Stored data entries:

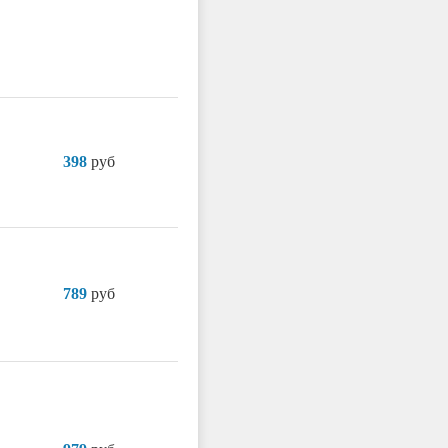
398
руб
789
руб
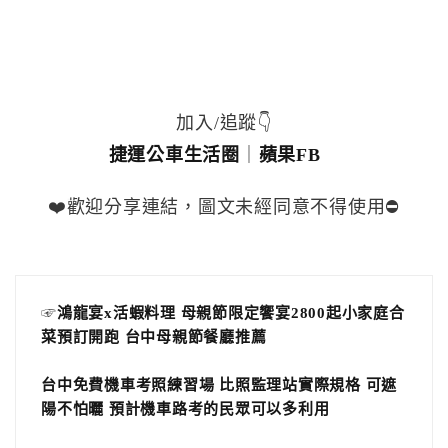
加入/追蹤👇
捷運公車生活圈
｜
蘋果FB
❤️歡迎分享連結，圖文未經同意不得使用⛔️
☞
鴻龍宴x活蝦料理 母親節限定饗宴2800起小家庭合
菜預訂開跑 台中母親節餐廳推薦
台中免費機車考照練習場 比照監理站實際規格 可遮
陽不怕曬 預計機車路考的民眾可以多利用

Exercise instructions
Without the pictures, give every line above again exactly.

Output
398
руб
789
руб
加入/追蹤👇
捷運公車生活圈
｜
蘋果FB
❤️歡迎分享連結，圖文未經同意不得使用⛔️
☞
鴻龍宴x活蝦料理 母親節限定饗宴2800起小家庭合
菜預訂開跑 台中母親節餐廳推薦
台中免費機車考照練習場 比照監理站實際規格 可遮
陽不怕曬 預計機車路考的民眾可以多利用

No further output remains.